Strong selective sweeps can create regions with differences in allele frequencies and increased genetic differentiation between populations [87]. Genomic intervals containing high levels of F ST between two populations indicate regions potentially under positive selection in one or both lineages [45]. We identified several such genomic intervals displaying signatures of positive selection between the Desert and Savannah populations. First, at each SNP site we calculated the Reich-Patterson estimator of F ST between the two populations (see Additional file 2: Figure S4 for the distribution of F ST ). With a low-sample size, yet a large number of SNP markers, the Reich-Patterson method provides an unbiased and highly powerful estimate of F ST [88]. Negative F ST values are the result of higher genetic differentiation for individuals within a population than between populations. To locate regions of the genome with signatures of positive selection, we then searched for areas with dense concentrations of high scoring SNPs using the “Remarkable Intervals” tool on Galaxy. Furthermore, we performed 1000 randomizations of the data, so that any interval reported had a probability less than 0.001 of being discovered purely by chance. We located 184 such intervals with an average length of 3,633 bp. 112 annotated genes were found in the highest scoring intervals (see Additional file 1: Table S8A for a list of genes and Additional file 1: Table S8B for the results of a GO analysis). One of the genes located in an identified interval was GB46429 (ortholog of Drosophila gene ebony), which is involved in regulation of cuticle sclerotization and pigmentation in Drosophila [89, 90]. Since insect cuticle functions as the first line of defense against environmental stressors, it is possible that in African honey bees these differences represent an adaptation to different climatic and ecological conditions found between the Desert and Savannah regions. Indeed, this gene was also found to be under selection in African Drosophila melanogaster as a likely adaptation to differences in altitude [91]. Additionally, Foxo, identified previously in the ROH test, was found to be located within a high scoring interval.

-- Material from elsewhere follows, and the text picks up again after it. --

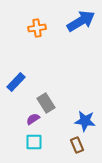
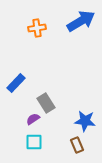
blue rectangle: moved 1 px down
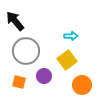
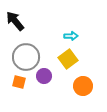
gray circle: moved 6 px down
yellow square: moved 1 px right, 1 px up
orange circle: moved 1 px right, 1 px down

One of the genes identified with our F ST test is GB42500, an ortholog of the Drosophila Peptidoglycan recognition protein-LC (PGRP-LC). Similarly, Viljakainen et al. (2009) [92] found signatures of positive selection for a PGRP gene in an ant genus Myrmica. We identified several other immune genes including relish (GB55264) which is implicated in honey bee immune response [93, 94]. Interestingly, previous studies have indicated that the Savannah bee populations frequently are infected with two common European viruses (Black queen cell virus and Deformed wing virus) while the Desert bees were virus-free (see Table 1 and Additional file 1: Table S1), however, it is unclear if this difference is due to variability in immune competence or exposure [12].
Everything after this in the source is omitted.